Leader

October 21, 2005

Information overload is the bane of modern organisations. A deluge of e-mails can blur decision-making and professionalism at universities as in any other activity. A network out of action spells frustration and inaction. And slick presentations that turn into a technological embarrassment permeate university life, from management to teaching. Digitised archives were chosen at random and stored using technologies that were rapidly superseded, leading to irritation and weaker research output.

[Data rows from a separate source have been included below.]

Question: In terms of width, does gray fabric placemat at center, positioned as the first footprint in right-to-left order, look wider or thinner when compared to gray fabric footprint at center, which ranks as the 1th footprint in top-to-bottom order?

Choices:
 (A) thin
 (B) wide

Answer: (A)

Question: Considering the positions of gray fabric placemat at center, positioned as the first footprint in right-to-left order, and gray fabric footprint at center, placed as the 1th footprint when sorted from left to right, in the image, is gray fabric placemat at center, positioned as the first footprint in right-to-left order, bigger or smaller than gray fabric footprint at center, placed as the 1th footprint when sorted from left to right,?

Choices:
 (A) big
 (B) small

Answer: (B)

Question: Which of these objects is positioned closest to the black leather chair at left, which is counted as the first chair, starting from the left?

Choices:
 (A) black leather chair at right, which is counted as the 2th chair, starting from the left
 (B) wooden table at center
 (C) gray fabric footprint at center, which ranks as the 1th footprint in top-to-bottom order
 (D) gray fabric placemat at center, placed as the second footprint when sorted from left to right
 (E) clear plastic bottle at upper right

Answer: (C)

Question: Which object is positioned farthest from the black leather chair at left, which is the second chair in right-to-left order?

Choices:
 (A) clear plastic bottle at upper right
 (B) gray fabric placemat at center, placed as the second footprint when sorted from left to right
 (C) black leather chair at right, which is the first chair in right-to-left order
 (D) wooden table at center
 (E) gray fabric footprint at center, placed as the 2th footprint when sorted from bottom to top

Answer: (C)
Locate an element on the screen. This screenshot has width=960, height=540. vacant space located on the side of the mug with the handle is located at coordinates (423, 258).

Doubters inevitably seize on the downside of the ICT revolution that universities were so influential in creating. The upside is often ignored or lost in a welter of exaggerated claims by manufacturers and developers. The gains are frequently incremental, achieved by patient assembly of building blocks that together achieve more than a sum of their parts. The painstaking and comprehensive digitisation of original research material, for instance, is creating a goldmine for academics who will have ready access from their desktops. The evidence suggests that it is well used and that the effort is rewarded by a large increase in demand. The Joint Information Systems Committee reports its e-resource collections are accessed thousands of times a day and that demand doubles every nine months. That, in turn, places strains even on its sophisticated computer networks, but the next-generation SuperJanet5 is designed to cope flexibly with the demand dynamics.

Virtual Learning Environments are still evolving - some say into distributed learning environments that break away from the virtual stranglehold of the proprietary software manufacturers. But the UK is seen by the manufacturers as a mature market - in other words, one where the era of rapid growth is turning to one of steady improvement to meet student and staff demands, while enhancing the management tools that can easily monitor individual performance.

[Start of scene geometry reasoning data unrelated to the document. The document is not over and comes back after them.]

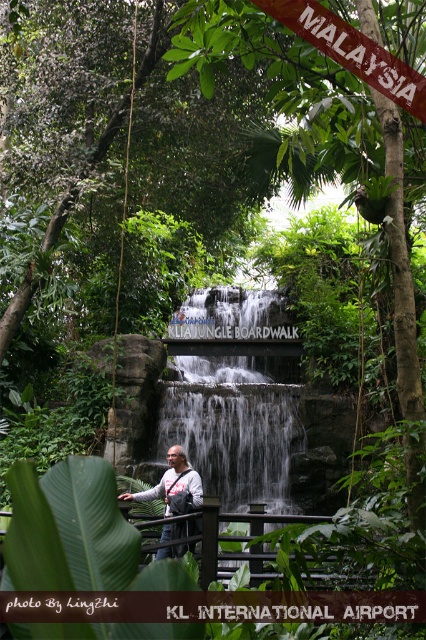 Question: Which point is closer to the camera taking this photo?

Choices:
 (A) (259, 448)
 (B) (135, 499)

Answer: (B)

Question: Can you confirm if white textured water at center is positioned below matte gray backpack at center?

Choices:
 (A) yes
 (B) no

Answer: (A)

Question: Is white textured water at center thinner than matte gray backpack at center?

Choices:
 (A) no
 (B) yes

Answer: (B)

Question: Does white textured water at center have a smaller size compared to matte gray backpack at center?

Choices:
 (A) no
 (B) yes

Answer: (B) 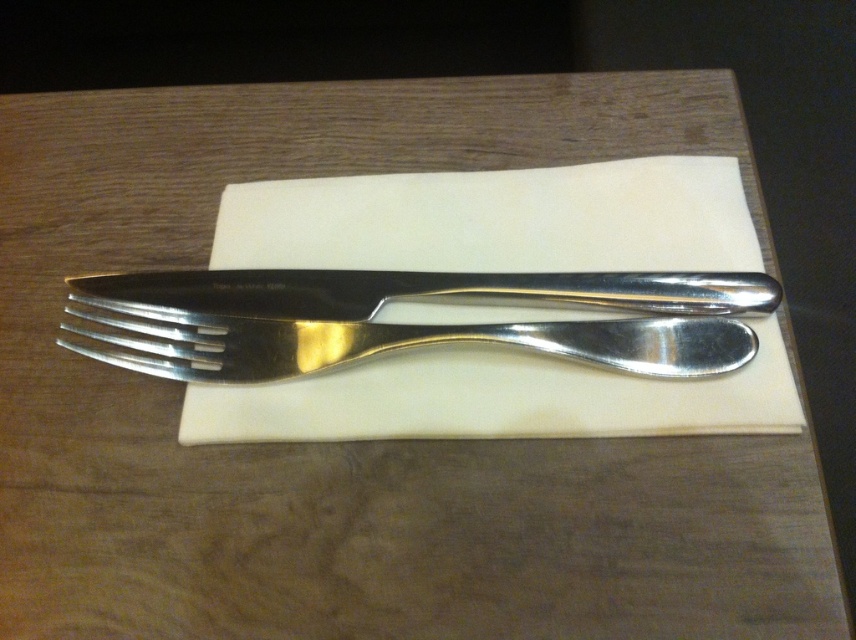 Question: Is the position of white paper napkin at center less distant than that of polished silver knife at center?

More flexibility is entering the market, offering the facility to build other software applications seamlessly into the VLE. If, as some players suggest, the day of the monolithic VLE is over, the market giants will not give up without a struggle.

But the most compelling case for the ICTs comes in those extremes that are supposed never to happen, but all too often do. A small part of the human impact of Hurricane Katrina was the disruption of the beginning of the university year. While some universities in the region dispersed their students for the first semester and pleaded for them to return in the New Year, one simply said it would turn to its VLE to begin courses this month.

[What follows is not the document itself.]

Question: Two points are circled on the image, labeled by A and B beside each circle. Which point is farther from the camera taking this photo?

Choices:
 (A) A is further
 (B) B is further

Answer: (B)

Even in the UK, dramas do happen - such as Brunel's brush with disaster that would have compromised its internal communications but for a piece of wizardry that enabled the network to be restored within hours, rather than the disastrous loss of communications for a lengthy period at a critical time.

This special supplement explores universities' and researchers' take-up of the rapidly developing technologies for teaching and research, and offers a glimpse of the ICT future.